**SUPPLIED DATA**
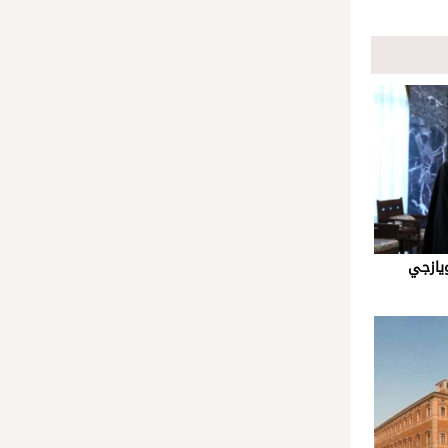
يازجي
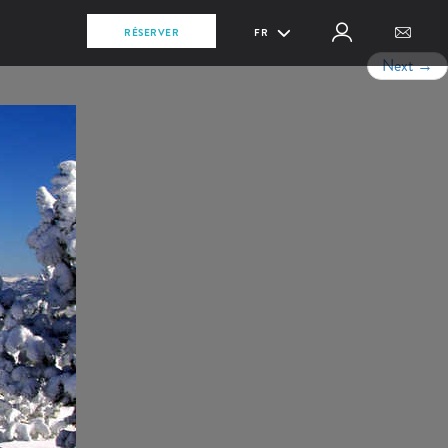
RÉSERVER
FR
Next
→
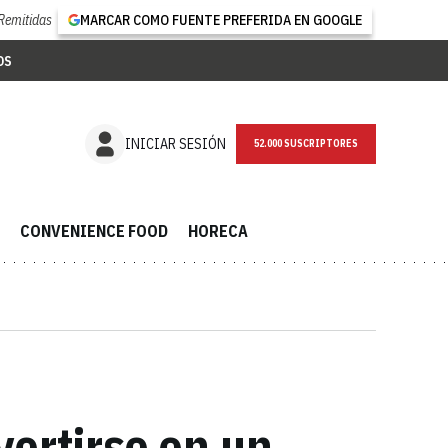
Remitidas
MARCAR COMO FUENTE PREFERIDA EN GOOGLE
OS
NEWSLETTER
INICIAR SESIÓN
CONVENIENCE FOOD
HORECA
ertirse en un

--

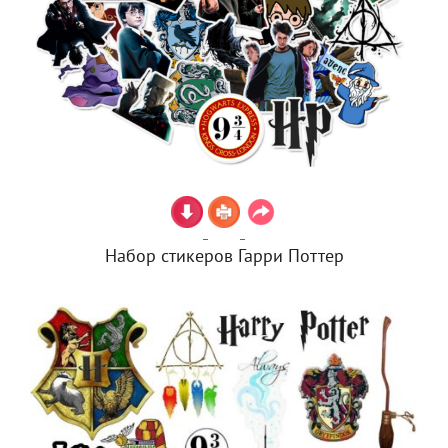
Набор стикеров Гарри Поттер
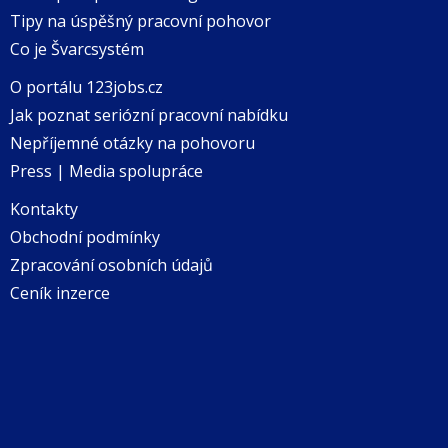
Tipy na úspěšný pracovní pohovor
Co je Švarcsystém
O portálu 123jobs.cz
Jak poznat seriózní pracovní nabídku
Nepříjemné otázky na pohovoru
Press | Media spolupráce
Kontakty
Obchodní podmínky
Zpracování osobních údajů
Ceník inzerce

**EXERCISE BRIEF**
Every line in the entries above that has the word "pracovní" should be identified and copied.

**RESULT OF THIS EXERCISE**
Tipy na úspěšný pracovní pohovor
Jak poznat seriózní pracovní nabídku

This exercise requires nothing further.